While extraction systems based on optical character recognition (OCR) can work well on highly structured forms that don’t vary, they don’t work nearly as well in environments where the document structure or layout varies, such as with invoice processing, or where data is less structured, as with mortgage document processing.
Intelligent document processing systems can do the work faster and at higher accuracy, simplifying the lives of engineering and finance teams that used to rely on older OCR technology.
For example, an OCR-based system might produce 90% quality for highly structured forms in a lab setting, but that might drop to 70% or lower in the real world. All too often, the system encounters a wide range of variations of exposure, skew, or foreign objects that disrupt the digitized image used as input to the OCR system.
An adaptive document processing system, which deploys machine learning models for classification, can achieve much better—and yes, even more “intelligent”—results.

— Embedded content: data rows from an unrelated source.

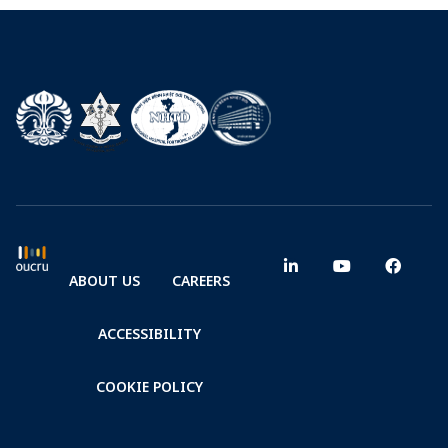
Health and Health
Science
ABOUT US
CAREERS
ACCESSIBILITY
COOKIE POLICY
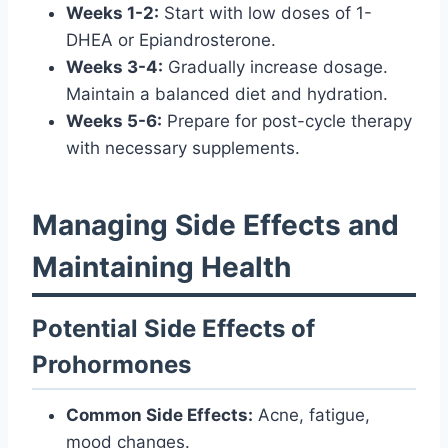
Weeks 1-2:
Start with low doses of 1-
DHEA or Epiandrosterone.
Weeks 3-4:
Gradually increase dosage.
Maintain a balanced diet and hydration.
Weeks 5-6:
Prepare for post-cycle therapy
with necessary supplements.
Managing Side Effects and
Maintaining Health
Potential Side Effects of
Prohormones
Common Side Effects:
Acne, fatigue,
mood changes.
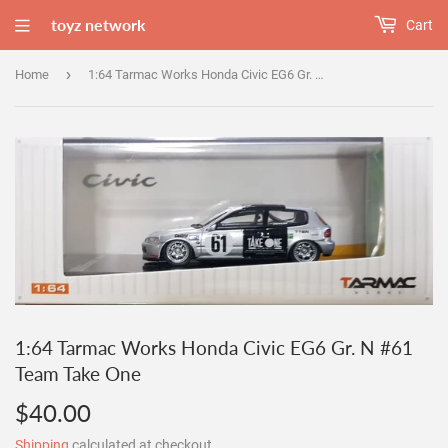
toyz network
Cart
›
Home
1:64 Tarmac Works Honda Civic EG6 Gr. N #61 Team Take One
1:64 Tarmac Works Honda Civic EG6 Gr. N #61
Team Take One
$40.00
$40.00
Shipping
calculated at checkout.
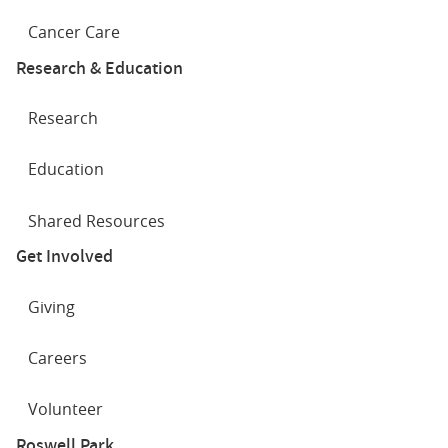
Cancer Care
Research & Education
Research
Education
Shared Resources
Get Involved
Giving
Careers
Volunteer
Roswell Park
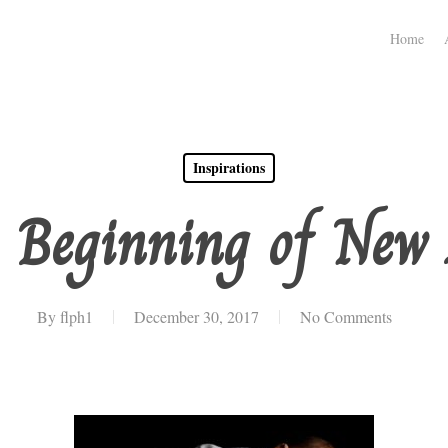
Home
Inspirations
 Beginning of New 
By
flph1
December 30, 2017
No Comments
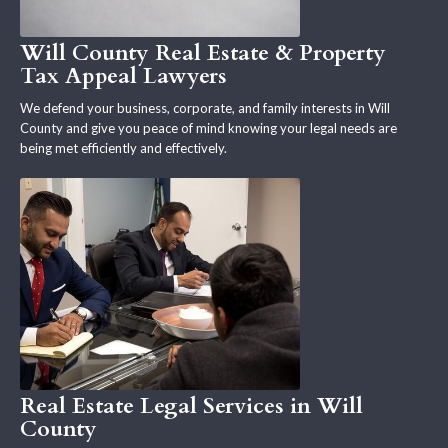
Will County Real Estate & Property
Tax Appeal Lawyers
We defend your business, corporate, and family interests in Will
County and give you peace of mind knowing your legal needs are
being met efficiently and effectively.
Real Estate Legal Services in Will
County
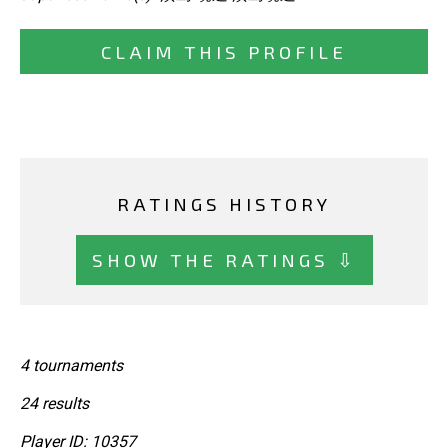
CLAIM THIS PROFILE
RATINGS HISTORY
SHOW THE RATINGS ⇩
4 tournaments
24 results
Player ID: 10357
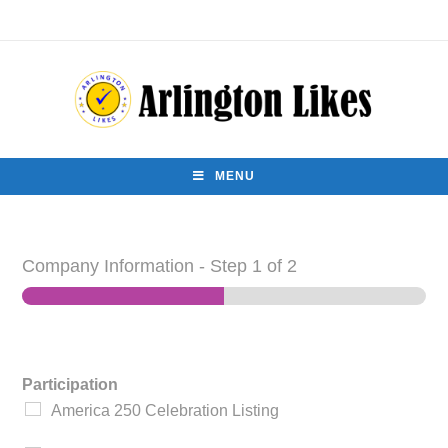
MENU
Company Information
-
Step
1
of 2
Participation
America 250 Celebration Listing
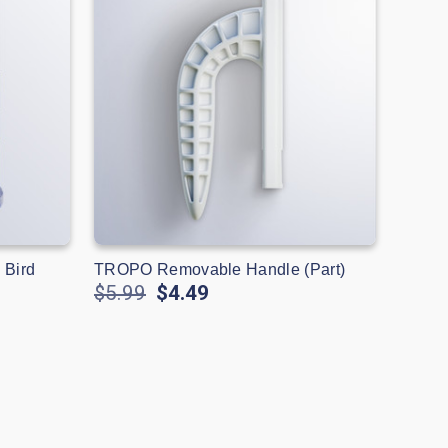
 Bird
TROPO Removable Handle (Part)
$5.99
$4.49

Let’s say your ML model produces 90% quality but you need 99%, a common requirement in financial services. A deep learning system based on both computer vision and natural language models can meet that higher quality service-level agreement (SLA) by running selected forms through a human reviewer, in a process known as “human in the loop.”
During processing, the system alerts human reviewers to specific documents or form fields based on the system’s confidence level about its accuracy. If a document doesn’t meet the confidence threshold, it’s routed to a reviewer, who verifies it. That verification information loops back into the system, training the algorithm to learn how to identify the content in those more difficult documents. In this way, an adaptive document processing system can achieve that 99% customer requirement.
Human-in-the-loop QA can be valuable for a number of reasons, not the least of which is liability. For some use cases, the increasingly rare transcription error can mean a missed delivery, or a package that gets stuck in customs. Transcription and extraction errors can prove very costly to businesses, either at the character level or the field/document level.
OCR has effectively become commoditized, with Google now maintaining the popular open-source Tesseract package it took over from Hewlett-Packard. Today, Tesseract includes long short-term memory (LSTM) networks for increasingly accurate character-level recognition.
But research and software engineering progress doesn’t end there: Transformers have paved the way for both document layout detection and form understanding. The future looks bright for achieving ever-greater accuracy for extracting just the right, actionable information from old-school, messy paperwork. And of course, when regulations or quality standards demand it, it’s always helpful to bring humans into the pipeline to further improve the models by catching model errors.